Hearing impairments: Deaf and hard-of-hearing users need text alternatives to audio content, captions for video, and visual alternatives to audio alerts.

Beyond permanent disabilities, accessibility also benefits users experiencing temporary impairments: a broken arm, bright sunlight making a screen hard to see, or a noisy environment where audio can’t be heard. Accessible products are simply more usable products.

Why Accessibility Becomes an Afterthought

It’s invisible until it’s a problem: Teams building products without users with disabilities on their testing panels or in their research pools never encounter the barriers their products create. The people most affected aren’t in the room.

The MVP trap: Accessible development requires upfront investment. Teams optimizing for speed to market treat accessibility as a future enhancement rather than a foundation — and then discover that retrofitting accessibility into an inaccessible system is dramatically more expensive than building it in from the start.

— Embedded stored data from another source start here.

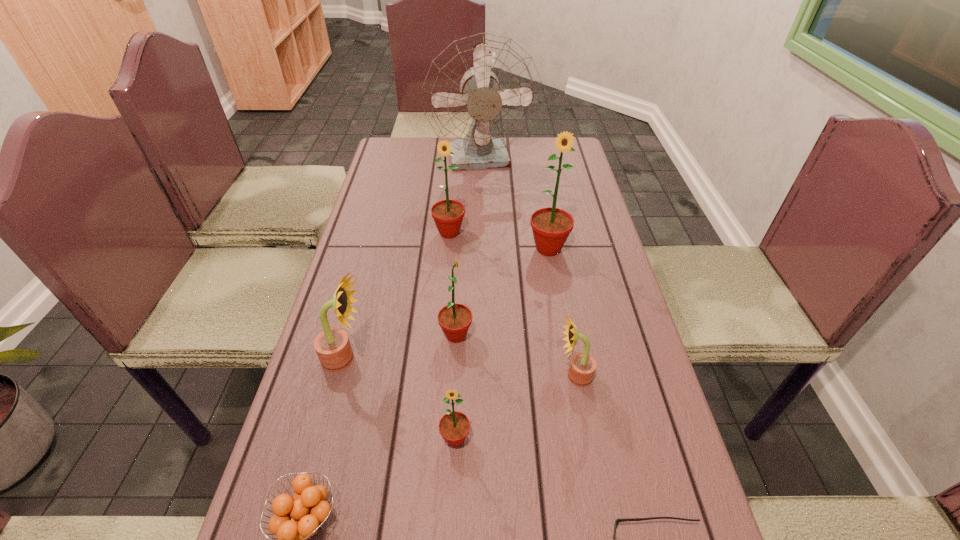 This screenshot has width=960, height=540. Find the location of `the tallest object`. the tallest object is located at coordinates (482, 92).

What are the coordinates of `the farthest object` in the screenshot? It's located at (482, 92).

You are a GUI agent. You are given a task and a screenshot of the screen. Output one action in this format:
    pyautogui.click(x=<x>, y=<y>)
    Task: Click on the biggest green sunflower
    Image resolution: width=960 pixels, height=540 pixels.
    Given the screenshot: What is the action you would take?
    pyautogui.click(x=551, y=226)

You are a GUI agent. You are given a task and a screenshot of the screen. Output one action in this format:
    pyautogui.click(x=<x>, y=<y>)
    Task: Click on the tallest sunflower
    Image resolution: width=960 pixels, height=540 pixels.
    Given the screenshot: What is the action you would take?
    pyautogui.click(x=551, y=226)

Where is `the third smallest green sunflower`? The image size is (960, 540). the third smallest green sunflower is located at coordinates (448, 215).

What are the coordinates of `the fifth shortest sunflower` in the screenshot? It's located at (448, 215).

At what (x,y) coordinates should I click in order to perform the action: click on the bigger yellow sunflower. Please return your answer as a coordinate pair (x, y). Image resolution: width=960 pixels, height=540 pixels. Looking at the image, I should click on pos(332,345).

Locate an element on the screen. The height and width of the screenshot is (540, 960). the leftmost sunflower is located at coordinates (332, 345).

Locate an element on the screen. The image size is (960, 540). the second nearest green sunflower is located at coordinates (454, 319).

The image size is (960, 540). In order to click on the smaller yellow sunflower in this screenshot , I will do `click(582, 367)`. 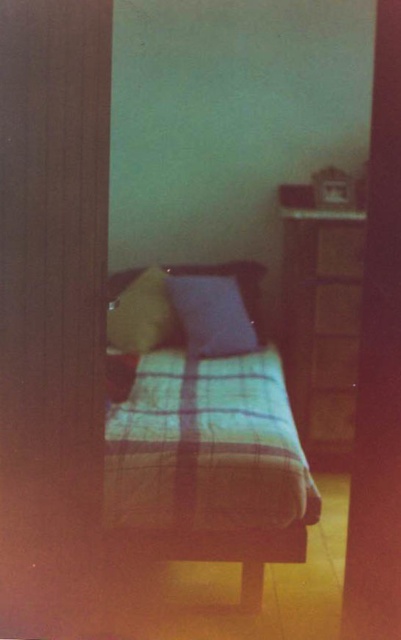 Which is below, wooden dresser at right or yellow fabric pillow at center?

wooden dresser at right is below.

Is wooden dresser at right closer to camera compared to yellow fabric pillow at center?

Yes, wooden dresser at right is in front of yellow fabric pillow at center.

Is point (299, 184) farther from camera compared to point (111, 307)?

No.

The width and height of the screenshot is (401, 640). I want to click on wooden dresser at right, so click(320, 320).

Is plaid fabric bed at center smaller than wooden dresser at right?

No, plaid fabric bed at center is not smaller than wooden dresser at right.

Who is positioned more to the right, plaid fabric bed at center or wooden dresser at right?

From the viewer's perspective, wooden dresser at right appears more on the right side.

Does point (263, 480) come behind point (285, 314)?

Yes, point (263, 480) is behind point (285, 314).

Where is `plaid fabric bed at center`? The width and height of the screenshot is (401, 640). plaid fabric bed at center is located at coordinates [204, 429].

Does matte blue pillow at center appear under yellow fabric pillow at center?

Indeed, matte blue pillow at center is positioned under yellow fabric pillow at center.

Who is positioned more to the right, matte blue pillow at center or yellow fabric pillow at center?

matte blue pillow at center

This screenshot has height=640, width=401. What do you see at coordinates (212, 316) in the screenshot?
I see `matte blue pillow at center` at bounding box center [212, 316].

The image size is (401, 640). What are the coordinates of `matte blue pillow at center` in the screenshot? It's located at (212, 316). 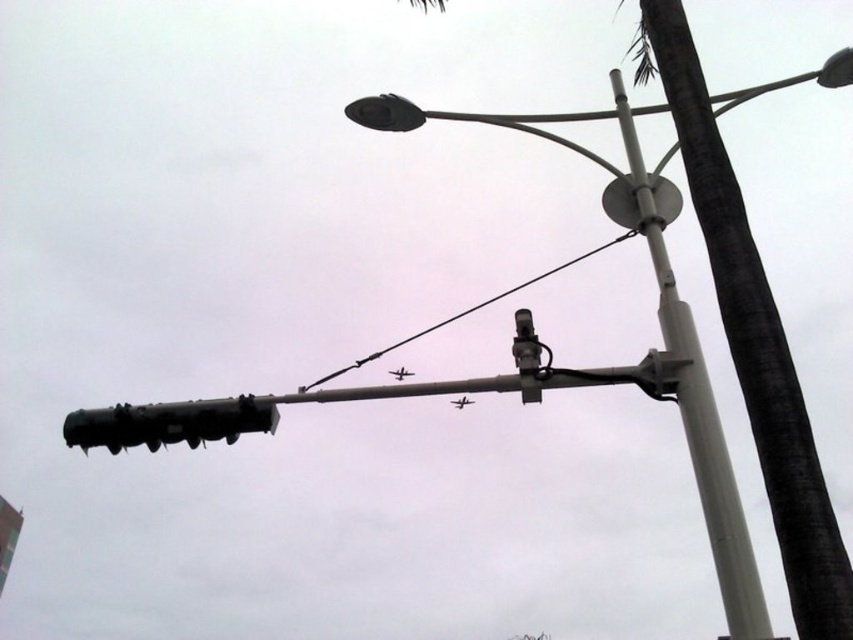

“It’s not our users”: Product teams sometimes rationalize away accessibility investment by claiming that their target users don’t include people with disabilities. This is almost always wrong: every significant user segment includes people with disabilities, and the segment is invisible precisely because the product excludes them.

Making Accessibility a First-Class Product Quality

Include it in the Definition of Done: Accessibility criteria — keyboard navigability, screen reader compatibility, sufficient color contrast, caption availability — belong in the Definition of Done alongside functional testing requirements.

Test with users who have disabilities: Accessibility tools like screen readers and keyboard navigation testing reveal some issues; automated accessibility checkers reveal more. But nothing replaces testing with actual users who rely on these technologies to navigate your product.

Invest in accessibility education: Accessibility expertise is rare on most product teams. Building baseline knowledge — what WCAG standards require, how screen readers work, what keyboard navigation patterns are expected — enables the team to make accessible design decisions proactively rather than reactively.

Start in design: The cheapest place to fix an accessibility problem is in the design phase, before a line of code is written. Including accessibility considerations in design review — with specific criteria rather than vague aspirations — prevents the most costly retrofitting.

Key Takeaways

Product accessibility is a test of whether a product team’s commitment to serving users is genuine or aspirational. Building for users means building for all users — including those who navigate the world differently. Teams that treat accessibility as a core product quality from the beginning build more inclusive products, avoid legal exposure, and often discover that accessible design produces better experiences for everyone.